Many people forget to re-book their routine dental appointments and before they know it, it’s been 2 years since you last attended and you are no longer considered a current patient at our dental practice.
It is vital to your oral health and overall wellbeing that you visit the dentist regularly for a routine examination (3-12 months depending on patient’s needs) and we would urge you to make an appointment at your earliest convenience.
Research has found that patients who visit the dentist regularly are more likely to enjoy:
• fewer fillings because problems are caught early
• less dental decay due to regular examinations
• a decreased chance of experiencing toothache
• more attractive teeth, stronger gums and fresher breath
At Thorpe Lea Dental we care about your dental wellbeing. We always look to pre-book routine appointments, send SMS, Email and Letter reminders and recalls to patients who have appointments or that need to schedule them.

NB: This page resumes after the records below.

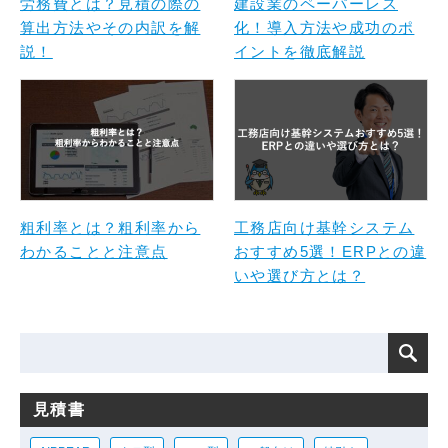
労務費とは？見積の際の
建設業のペーパーレス
算出方法やその内訳を解
化！導入方法や成功のポ
説！
イントを徹底解説
粗利率とは？粗利率から
工務店向け基幹システム
わかることと注意点
おすすめ5選！ERPとの違
いや選び方とは？
見積書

You do not have to register with a dentist in the same way as with a GP to receive NHS treatment as you used to.
If you are not undergoing a course of treatment you are not considered by the NHS to be a patient of any particular practice therefore you might find that you have been archived from our current records if you have not attended recently.
If you know you are not able to attend an appointment at Thorpe Lea then please give as much notice as possible to the practice so we can cancel your appointment and offer this to another patient.

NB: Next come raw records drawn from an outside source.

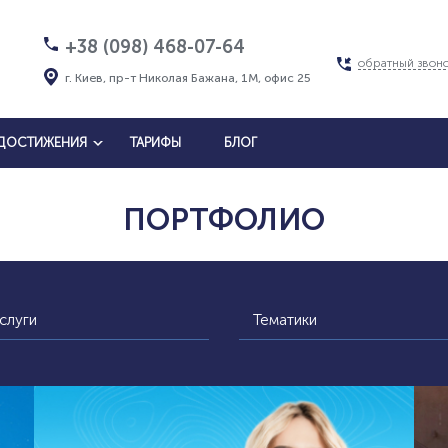
+38 (098) 468-07-64
обратный звон
г. Киев, пр-т Николая Бажана, 1М, офис 25
ДОСТИЖЕНИЯ
ТАРИФЫ
БЛОГ
ПОРТФОЛИО
слуги
Тематики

While surgeries can’t charge you for not turning up, NHS England has the right to ask you to find another dental practice if you continue to miss appointments. At Thorpe Lea if you miss one or more appointments you will be removed from our NHS patient list. You can contact 111 or other local dental practices to see if they are able to see you on an NHS basis.
To book your next routine appointment please contact us at Thorpe Lea Dental 01784 454 899 or email@example.com
I am a pensioner/student I don’t have to pay for dental treatment. FALSE, only patients with valid proof of current exemptions do not have to pay for dental treatment. This is why at every new course of treatment, ie examination we ask you to complete a new form at reception. the responsibility lies with you, “the patient” to let us know your status before you see a dentist. You can find out more information about exemptions on the NHS website https://www.nhsbsa.nhs.uk/help-nhs-dental-costs/free-nhs-dental-treatment
Always brush your teeth before breakfast. TRUE, Always before, particularly if you are drinking juice, which contains acids. Foods containing citric acid, like oranges and grapefruits, weaken tooth enamel. Brushing too soon after eating them can damage the enamel further in its weakened state.
In fact, you should brush your teeth as soon as you wake. If you do, you will brush away plaque bacteria that has developed during the night which could be fed by sugar or acid in food, causing further softening of the enamel.
Young children don’t need to see a dentist. FALSE – More than half of children under the age of four – almost 58% – didn’t see an NHS dentist last year, according to figures from the Royal College of Surgeons. Children should start seeing a dentist as soon as they have teeth.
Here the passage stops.